I want to tell you what normally
happens as someone is dying. Dying, just like being born, is a process
our bodies go through quite naturally with recognised phases that are
pretty much the same for everyone. It's all very ordinary. At first our bodies grow weary. We need more sleep, less food, we
may lose our appetite altogether. Some days we can manage an outing,
or visitors, or watching TV. Other days we mainly sleep. All this is normal. Inside our weary bodies, changes are happening. All our systems are running out
of energy. Digestion slows down. Our heart may not pump as strongly.

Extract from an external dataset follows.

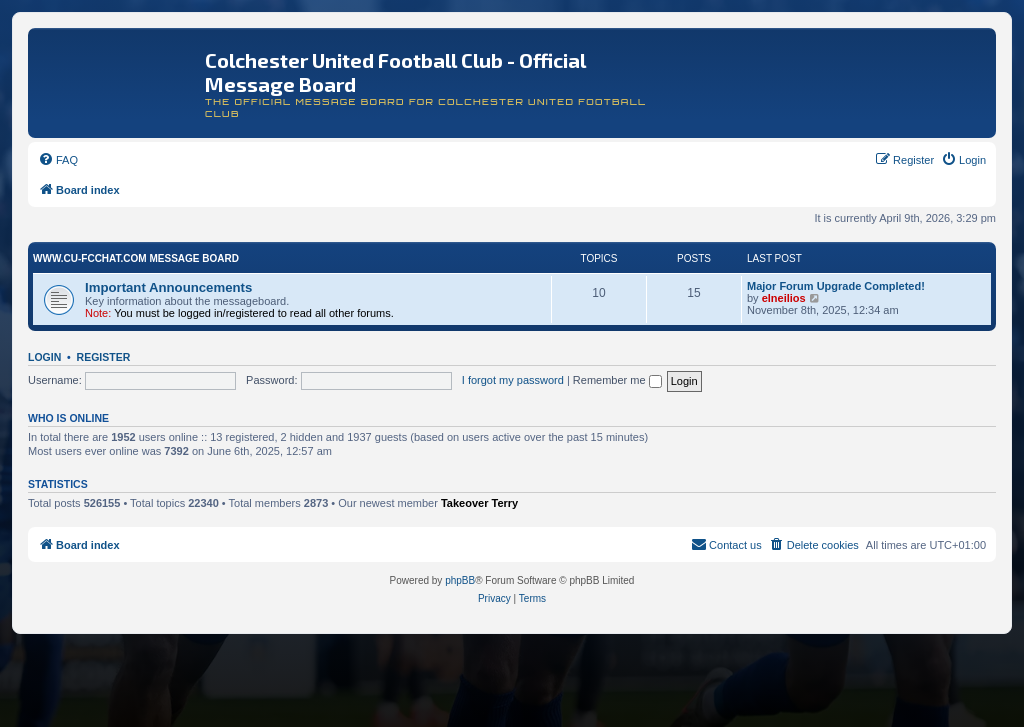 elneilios (784, 298)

Our organs might slow down. All normal. Aside from the physical, I've noticed
that dying people's perspective often shifts from themselves to others. The same last messages:
I'm sorry. I forgive you. Thank you. I love you. Most people are not conscious
by the time they die. We don't know when we're unconscious. We
don't notice time passing or feel our body. It doesn't feel like going to sleep,
it's just a state of non-awareness. To begin with, dying people might
only be unconscious some of the time. In between, they may wake
up and talk, or sip drinks or listen to the people around
them chatting. That's normal. They may become a bit muddled or restless. It helps when people hold their hand
and talk in soothing gentle tones. Familiar trusted voices calm and comfort. Unconscious people breathe in an unusual way. Their breathing pattern gradually
changes backwards and forwards between deep and shallow, and
between fast and slower breaths. This is normal, and they can make unusual noises. If their breath vibrates their voice box,
it might sound like a sigh or a moan. Sometimes their breath gurgles or
rattles. It's not uncomfortable. It's a completely normal part of dying. Hearing is the last sense to go. That's why loved ones and
caregivers can keep talking while the dying person is unconscious. It's why some people make end of life playlists. What about the moment of dying? Well it's usually very gentle. Our
breathing gets slower and more shallow. And then it just very gently stops. A few minutes later our heart stops too. That's it. No fuss, or fear, or panic. Of course saying goodbye to people we love is sad but knowing what to expect
takes away a lot of the fear. I've met so many bereaved people who
wish they had talked about dying more. I've never met a person who regretted
having those important conversations. We need to talk about it, because talking about
death will help us to live together better.